Lindner Program Prepares Professionals to Get Back to Business

When the company Rebecca Pace worked for downsized, her position was eliminated. While searching for a new full-time position, she discovered a program offered through the University of Cincinnati’s Carl H. Lindner College of Business designed to help displaced professionals get back on their feet.

The program is called Back to Business, and the name says it all: It gets business professionals who are out of work the training they need to get back in the game.

Pace remembers those uncertain times when she was out of work and recalls how meaningful it was to know her alma mater, UC, was there to help. “I enrolled in the program to expand and refresh my connection with current business trends and practices,” Pace says of the session that helped her land a job as a tax manager at Orcutt & Co. of CPAs in Milford.

For five years, the Back to Business program has been assisting job hunters like Pace use what they learn in eight weeks at Lindner to find work.

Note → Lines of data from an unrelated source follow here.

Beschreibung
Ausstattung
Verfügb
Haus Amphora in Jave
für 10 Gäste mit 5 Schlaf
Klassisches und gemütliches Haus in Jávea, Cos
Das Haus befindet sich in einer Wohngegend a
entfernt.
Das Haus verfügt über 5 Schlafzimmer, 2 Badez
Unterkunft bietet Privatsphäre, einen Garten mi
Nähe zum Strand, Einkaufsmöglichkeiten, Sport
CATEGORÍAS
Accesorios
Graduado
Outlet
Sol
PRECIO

Amit Raturi, professor of operations management at Lindner, founded the program with a team of Lindner professors to help those hurt by staggering job losses after an economic downturn in 2008. His commitment to help earned him a Just Community Award in 2010 for demonstrating high community values.

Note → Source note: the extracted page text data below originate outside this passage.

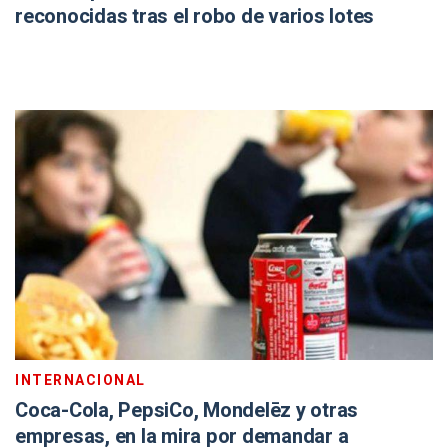
reconocidas tras el robo de varios lotes
INTERNACIONAL
Coca-Cola, PepsiCo, Mondelēz y otras
empresas, en la mira por demandar a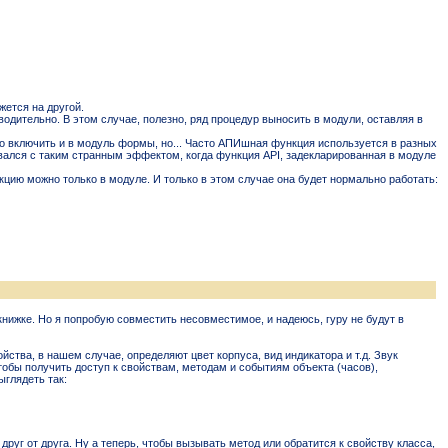
жется на другой.
дительно. В этом случае, полезно, ряд процедур выносить в модули, оставляя в
 включить и в модуль формы, но... Часто АПИшная функция используется в разных
кивался с таким странным эффектом, когда функция API, задекларированная в модуле
кцию можно только в модуле. И только в этом случае она будет нормально работать:
 книжке. Но я попробую совместить несовместимое, и надеюсь, гуру не будут в
ства, в нашем случае, определяют цвет корпуса, вид индикатора и т.д. Звук
тобы получить доступ к свойствам, методам и событиям объекта (часов),
ыглядеть так:
руг от друга. Ну а теперь, чтобы вызывать метод или обратится к свойству класса,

The Back to Business group meets for eight hours a day on four consecutive weekends at Lindner’s Blue Ash location to learn from Lindner professors who volunteer their time to lecture on everything from business analytics and marketing to risk analysis and social entrepreneurship. “It’s like taking an MBA refresher course,” says Carolyn Hauger, who enrolled in the program in 2009 after her employer downsized.

One of this year’s 16 professors is Lindner Dean David Szymanski, professor of marketing, who will be on hand at the last class on May 11 to teach “Contemporary Retailing Strategies.” “How many times will you see a dean of a business school do such a thing?” says Raturi, who teaches two segments on supply chain management.

Along with Szymanski, Cincinnati entrepreneur and Cincom President Tom Nies and Shailesh Jejurikar, vice president of Home Care North America, Procter & Gamble, will pass out certificates of completion and sage advice to this year’s participants during their “graduation” ceremony from 5:30 to 7:30 p.m. May 11.

The participants will then hope to transition back to the work force with confidence and refreshed skills. “I learned things that I can use in my current position and because of this, I am more valuable to my employer and our clients,” Pace says.

Each Back to Business participant pays a $500 “commitment” fee to enroll in the class, but graduates receive a full refund upon successful completion of the program. So far, every program participant has successfully earned back their fee.

Raturi believes that he and his colleagues are making a difference. “I would say that upwards of 80 percent of the people from the program are now gainfully employed,” he says.